Exercise directions:
Copy out the full data exactly as given; pictures should not be included.

#### Records for processing ####

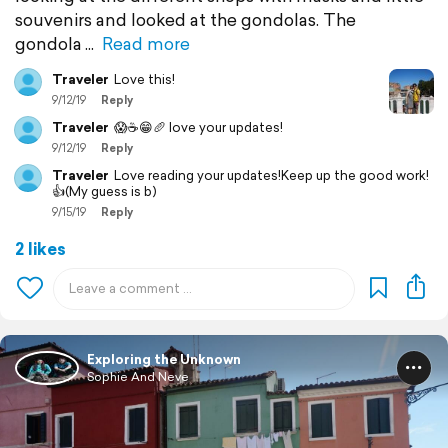
souvenirs and looked at the gondolas. The
gondola
Read more
Traveler
Love this!
9/12/19
Reply
Traveler
😱☕️😁🥖 love your updates!
9/12/19
Reply
Traveler
Love reading your updates!Keep up the good work!
👍(My guess is b)
9/15/19
Reply
2 likes
Exploring the Unknown
Sophie And Neve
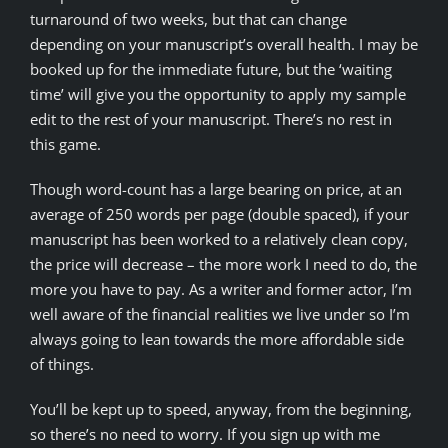
turnaround of two weeks, but that can change
depending on your manuscript’s overall health. I may be
booked up for the immediate future, but the ‘waiting
time’ will give you the opportunity to apply my sample
edit to the rest of your manuscript. There’s no rest in
this game.
Though word-count has a large bearing on price, at an
average of 250 words per page (double spaced), if your
manuscript has been worked to a relatively clean copy,
the price will decrease – the more work I need to do, the
more you have to pay. As a writer and former actor, I’m
well aware of the financial realities we live under so I’m
always going to lean towards the more affordable side
of things.
You’ll be kept up to speed, anyway, from the beginning,
so there’s no need to worry. If you sign up with me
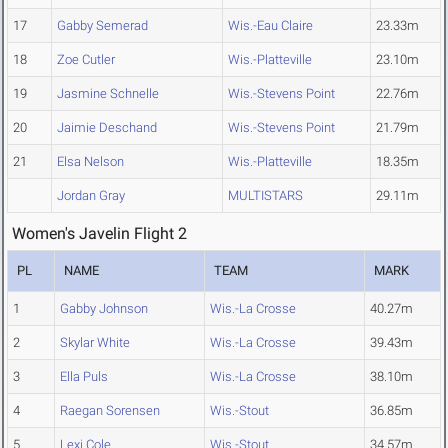
17
Gabby Semerad
Wis.-Eau Claire
23.33m
18
Zoe Cutler
Wis.-Platteville
23.10m
19
Jasmine Schnelle
Wis.-Stevens Point
22.76m
20
Jaimie Deschand
Wis.-Stevens Point
21.79m
21
Elsa Nelson
Wis.-Platteville
18.35m
Jordan Gray
MULTISTARS
29.11m
Women's Javelin Flight 2
PL
NAME
TEAM
MARK
1
Gabby Johnson
Wis.-La Crosse
40.27m
2
Skylar White
Wis.-La Crosse
39.43m
3
Ella Puls
Wis.-La Crosse
38.10m
4
Raegan Sorensen
Wis.-Stout
36.85m
5
Lexi Cole
Wis.-Stout
34.57m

####

Exercise answer:
souvenirs and looked at the gondolas. The
gondola
Read more
Traveler
Love this!
9/12/19
Reply
Traveler
😱☕️😁🥖 love your updates!
9/12/19
Reply
Traveler
Love reading your updates!Keep up the good work!
👍(My guess is b)
9/15/19
Reply
2 likes
Exploring the Unknown
Sophie And Neve
turnaround of two weeks, but that can change
depending on your manuscript’s overall health. I may be
booked up for the immediate future, but the ‘waiting
time’ will give you the opportunity to apply my sample
edit to the rest of your manuscript. There’s no rest in
this game.
Though word-count has a large bearing on price, at an
average of 250 words per page (double spaced), if your
manuscript has been worked to a relatively clean copy,
the price will decrease – the more work I need to do, the
more you have to pay. As a writer and former actor, I’m
well aware of the financial realities we live under so I’m
always going to lean towards the more affordable side
of things.
You’ll be kept up to speed, anyway, from the beginning,
so there’s no need to worry. If you sign up with me
17
Gabby Semerad
Wis.-Eau Claire
23.33m
18
Zoe Cutler
Wis.-Platteville
23.10m
19
Jasmine Schnelle
Wis.-Stevens Point
22.76m
20
Jaimie Deschand
Wis.-Stevens Point
21.79m
21
Elsa Nelson
Wis.-Platteville
18.35m
Jordan Gray
MULTISTARS
29.11m
Women's Javelin Flight 2
PL
NAME
TEAM
MARK
1
Gabby Johnson
Wis.-La Crosse
40.27m
2
Skylar White
Wis.-La Crosse
39.43m
3
Ella Puls
Wis.-La Crosse
38.10m
4
Raegan Sorensen
Wis.-Stout
36.85m
5
Lexi Cole
Wis.-Stout
34.57m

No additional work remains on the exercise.